Answer
Tangent line: $\quad y=-\displaystyle \frac{1}{2}x+\frac{1}{2}$
$\displaystyle \left.\frac{d^{2}y}{dx^{2}}\right|_{t=0}=-\frac{1}{8}$
Work Step by Step
$\displaystyle \frac{dx}{dt}=1+e^{t},\qquad \displaystyle \frac{dy}{dt}=-e^{t}$
$\displaystyle \frac{dy}{dx}=\frac{dy/dt}{dx/dt}=\frac{-e^{t}}{1+e^{t}}$
The slope of the tangent line at $t=0$ is
$\left. \displaystyle \frac{dy}{dx} \right|_{t=0}=\dfrac{-1}{1+1}=-\dfrac{1}{2}$
The point $P$ on the curve corresponding to $t=0$ is
$P(1+1,\ 1-1)=(1,0)$
Use the point-slope equation for the tangent line.

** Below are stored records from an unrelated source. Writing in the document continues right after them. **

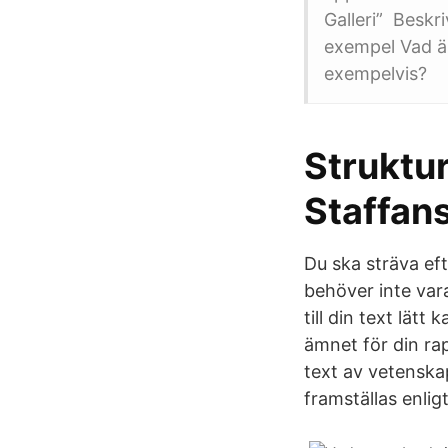
Galleri” Beskr
exempel Vad är
exempelvis?
Struktur
Staffan
Du ska sträva eft
behöver inte vara
till din text lätt
ämnet för din ra
text av vetenskap
framställas enli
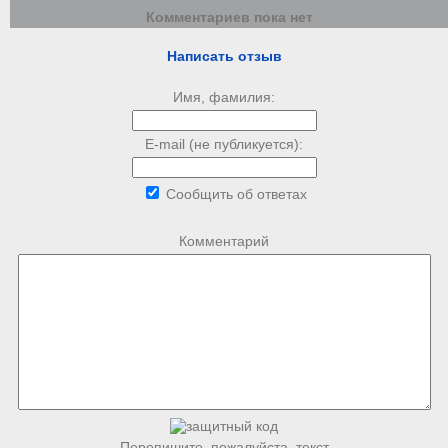
Комментариев пока нет
Написать отзыв
Имя, фамилия:
E-mail (не публикуется):
Сообщить об ответах
Комментарий
Перепишите, пожалуйста, текст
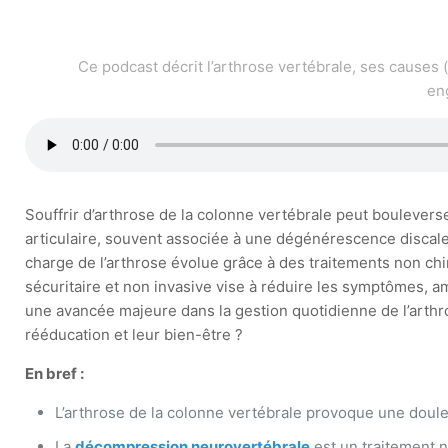
Ce podcast décrit l’arthrose vertébrale, ses causes 
en
Souffrir d’arthrose de la colonne vertébrale peut bouleverser
articulaire, souvent associée à une dégénérescence discale,
charge de l’arthrose évolue grâce à des traitements non c
sécuritaire et non invasive vise à réduire les symptômes, am
une avancée majeure dans la gestion quotidienne de l’arthr
rééducation et leur bien-être ?
En bref :
L’arthrose de la colonne vertébrale provoque une douleu
La
décompression neurovertébrale
est un traitement no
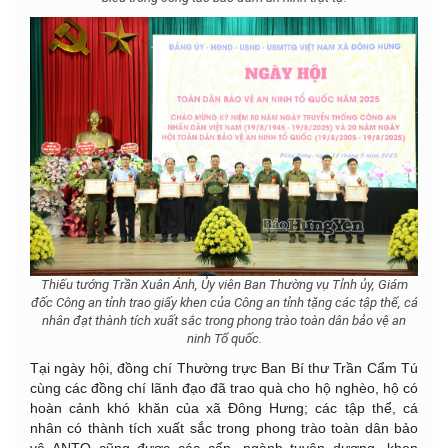
Thiếu tướng Trần Xuân Ánh, Ủy viên Ban Thường vụ Tỉnh ủy, Giám
đốc Công an tỉnh trao giấy khen của Công an tỉnh tặng các tập thể, cá
nhân đạt thành tích xuất sắc trong phong trào toàn dân bảo vệ an
ninh Tổ quốc.
Tại ngày hội, đồng chí Thường trực Ban Bí thư Trần Cẩm Tú
cùng các đồng chí lãnh đạo đã trao quà cho hộ nghèo, hộ có
hoàn cảnh khó khăn của xã Đông Hưng; các tập thể, cá
nhân có thành tích xuất sắc trong phong trào toàn dân bảo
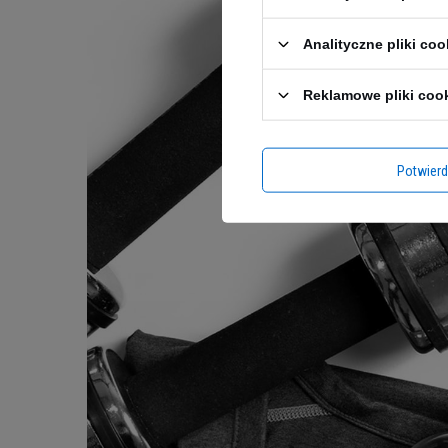
Analityczne pliki coo
Reklamowe pliki coo
Potwier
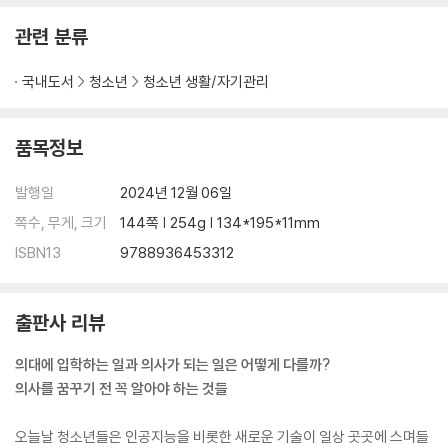
관련 분류
국내도서
청소년
청소년 생활/자기관리
품목정보
발행일
2024년 12월 06일
쪽수, 무게, 크기
144쪽 | 254g | 134*195*11mm
ISBN13
9788936453312
출판사 리뷰
의대에 입학하는 일과 의사가 되는 일은 어떻게 다를까?
의사를 꿈꾸기 전 꼭 알아야 하는 것들
오늘날 청소년들은 인공지능을 비롯한 새로운 기술이 일상 곳곳에 스며들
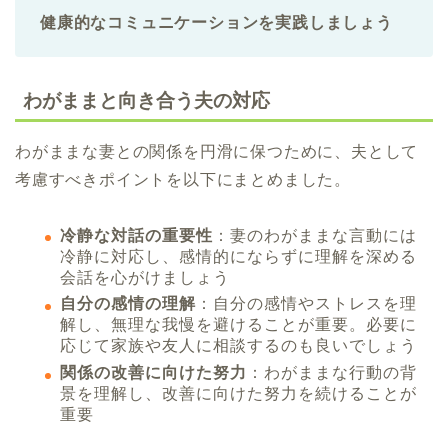
健康的なコミュニケーションを実践しましょう
わがままと向き合う夫の対応
わがままな妻との関係を円滑に保つために、夫として
考慮すべきポイントを以下にまとめました。
冷静な対話の重要性
：妻のわがままな言動には
冷静に対応し、感情的にならずに理解を深める
会話を心がけましょう
自分の感情の理解
：自分の感情やストレスを理
解し、無理な我慢を避けることが重要。必要に
応じて家族や友人に相談するのも良いでしょう
関係の改善に向けた努力
：わがままな行動の背
景を理解し、改善に向けた努力を続けることが
重要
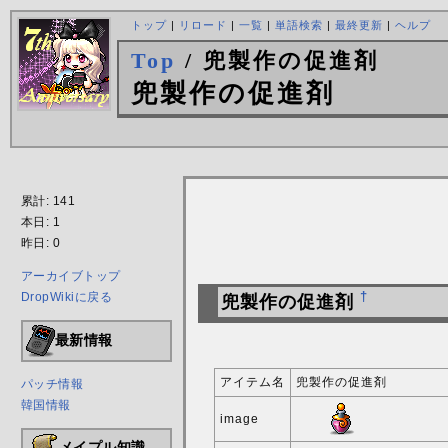
トップ
|
リロード
|
一覧
|
単語検索
|
最終更新
|
ヘルプ
Top
/ 兜製作の促進剤
兜製作の促進剤
累計: 141
本日: 1
昨日: 0
アーカイブトップ
DropWikiに戻る
†
兜製作の促進剤
最新情報
アイテム名
兜製作の促進剤
パッチ情報
韓国情報
image
メイプル知識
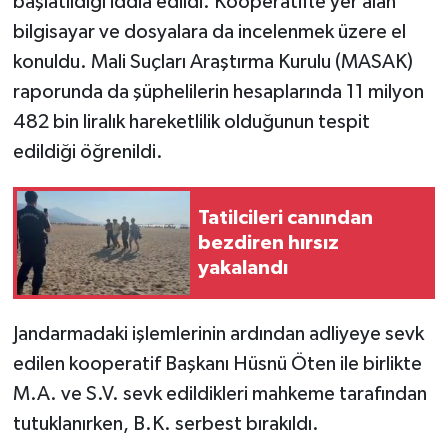
başlatıldığı iddia edildi. Kooperatifte yer alan
bilgisayar ve dosyalara da incelenmek üzere el
konuldu. Mali Suçları Araştırma Kurulu (MASAK)
raporunda da şüphelilerin hesaplarında 11 milyon
482 bin liralık hareketlilik olduğunun tespit
edildiği öğrenildi.
Tatilcileri canından
bezdiren hırsız
yakalandı
Jandarmadaki işlemlerinin ardından adliyeye sevk
edilen kooperatif Başkanı Hüsnü Öten ile birlikte
M.A. ve S.V. sevk edildikleri mahkeme tarafından
tutuklanırken, B.K. serbest bırakıldı.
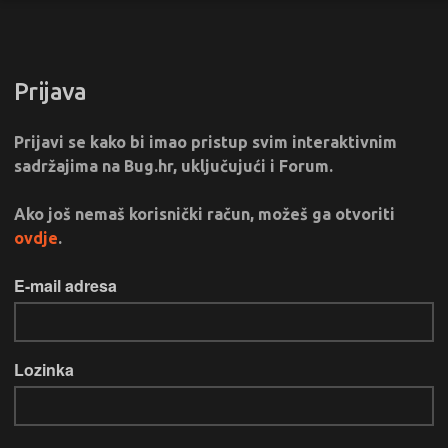
Prijava
Prijavi se kako bi imao pristup svim interaktivnim
sadržajima na Bug.hr, uključujući i Forum.
Ako još nemaš korisnički račun, možeš ga otvoriti
ovdje
.
E-mail adresa
Lozinka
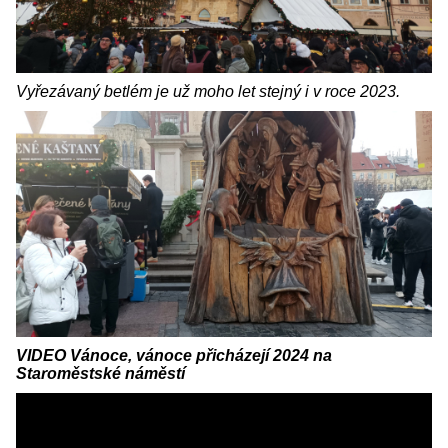
Vyřezávaný betlém je už moho let stejný i v roce 2023.
VIDEO Vánoce, vánoce přicházejí 2024 na
Staroměstské náměstí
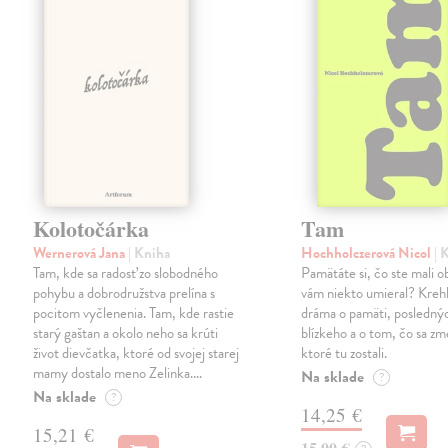
Kolotočárka
Tam
Wernerová Jana
| Kniha
Hochholczerová Nicol
| 
Tam, kde sa radosť zo slobodného
Pamätáte si, čo ste mali 
pohybu a dobrodružstva prelína s
vám niekto umieral? Kreh
pocitom vyčlenenia. Tam, kde rastie
dráma o pamäti, posledný
starý gaštan a okolo neho sa krúti
blízkeho a o tom, čo sa zme
život dievčatka, ktoré od svojej starej
ktoré tu zostali.
mamy dostalo meno Zelinka.…
Na sklade
?
Na sklade
?
14,25 €
15,21 €
15,00 €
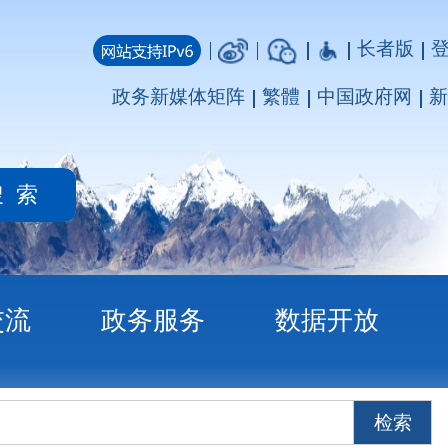
长者版
登录
注册
媒体矩阵
繁體
中国政府网
新疆政府网
务
数据开放
检索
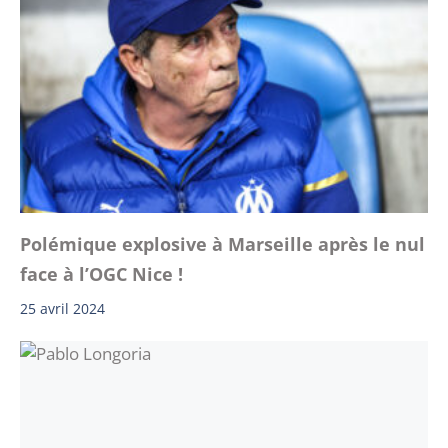
Polémique explosive à Marseille après le nul
face à l’OGC Nice !
25 avril 2024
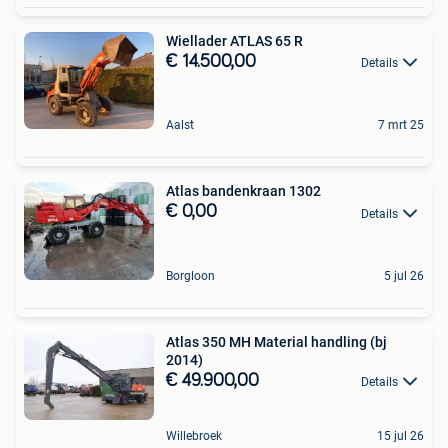
Wiellader ATLAS 65 R
€ 14.500,00
Details
Aalst
7 mrt 25
Atlas bandenkraan 1302
€ 0,00
Details
Borgloon
5 jul 26
Atlas 350 MH Material handling (bj
2014)
€ 49.900,00
Details
Willebroek
15 jul 26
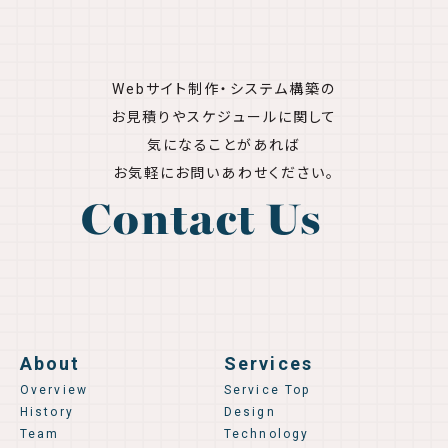
Webサイト制作・システム構築の
お見積りやスケジュールに関して
気になることがあれば
お気軽にお問いあわせください。
Contact Us
About
Services
Overview
Service Top
History
Design
Team
Technology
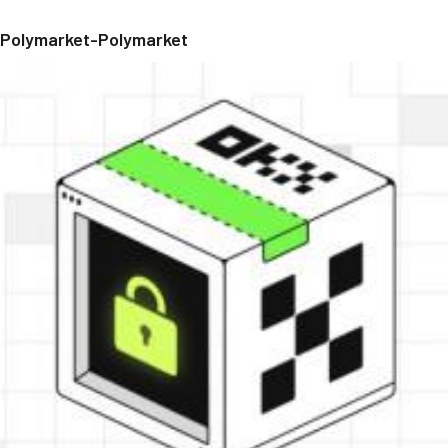
Polymarket-Polymarket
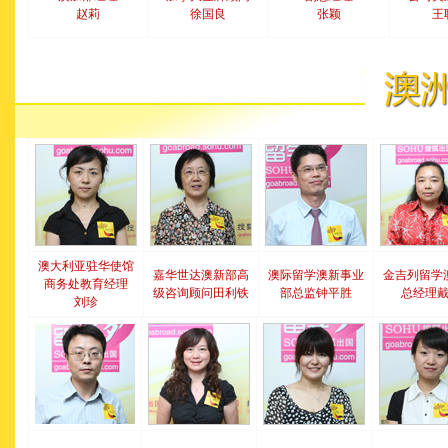
赵莉
徐国良
张颖
王
澳大利亚驻华使馆
嘉华世达澳新部高
澳际留学澳新事业
金吉列留学
商务处教育经理
级咨询顾问田利铁
部总监钟平胜
总经理
刘珍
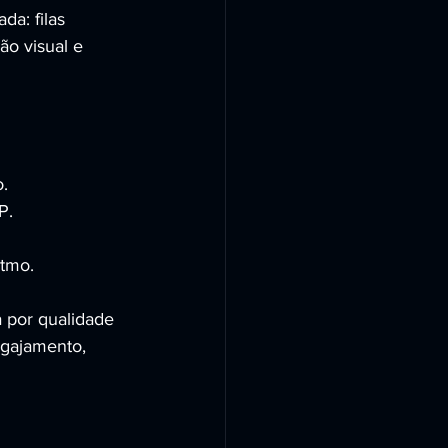
a: filas 
ão visual e 
o.
P.
itmo.
por qualidade 
ngajamento, 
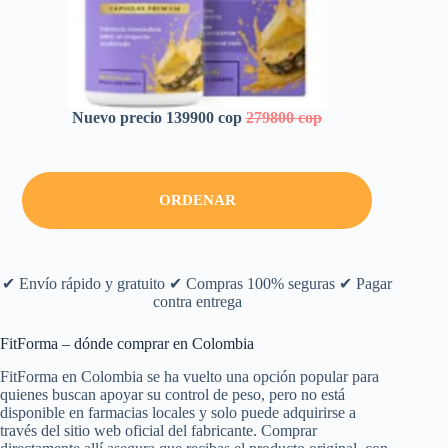
Nuevo precio 139900 cop
279800 cop
ORDENAR
✔ Envío rápido y gratuito ✔ Compras 100% seguras ✔ Pagar
contra entrega
FitForma – dónde comprar en Colombia
FitForma en Colombia se ha vuelto una opción popular para
quienes buscan apoyar su control de peso, pero no está
disponible en farmacias locales y solo puede adquirirse a
través del sitio web oficial del fabricante. Comprar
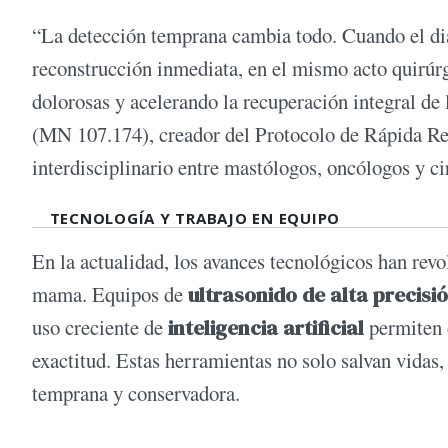
“La detección temprana cambia todo. Cuando el dia
reconstrucción inmediata, en el mismo acto quirúr
dolorosas y acelerando la recuperación integral de 
(MN 107.174), creador del Protocolo de Rápida 
interdisciplinario entre mastólogos, oncólogos y ci
TECNOLOGÍA Y TRABAJO EN EQUIPO
En la actualidad, los avances tecnológicos han revo
mama. Equipos de
ultrasonido de alta precisi
uso creciente de
inteligencia artificial
permiten d
exactitud. Estas herramientas no solo salvan vidas,
temprana y conservadora.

$y-0=-\displaystyle \frac{1}{2}\cdot(x-1)$
$y=-\displaystyle \frac{1}{2}x+\frac{1}{2}$
With $y'=\displaystyle \frac{dy}{dx}$, we find $\displaystyle \left.\frac{d^{2}y}{dx^{2}}\right|_{t=0}$,
$\displaystyle \frac{dy'}{dt}=\frac{d}{dt}[\frac{-e^{t}}{1+e^{t}}]=-\frac{e^{t}(1+e^{t})-e^{t}(1+e^{t})}{(1+e^{t})^{2}}$
$=-\displaystyle \frac{e^{t}(1+e^{t})-e^{t}(e^{t})}{(1+e^{t})^{2}}$
$=-\displaystyle \frac{e^{t}(1+e^{t}-e^{t})}{(1+e^{t})^{2}}$
$=-\displaystyle \frac{e^{t}}{(1+e^{t})^{2}}$
$ \displaystyle \frac{d^{2}y}{dx^{2}}=\frac{dy'/dt}{dx/dt}=\frac{-\frac{e^{t}}{(1+e^{t})^{2}}}{1+e^{t}}=-\frac{e^{t}}{(1+e^{t})^{3}}$
$\displaystyle \left.\frac{d^{2}y}{dx^{2}}\right|_{t=0}=-\frac{1}{(1+1)^{3}}=-\frac{1}{8}$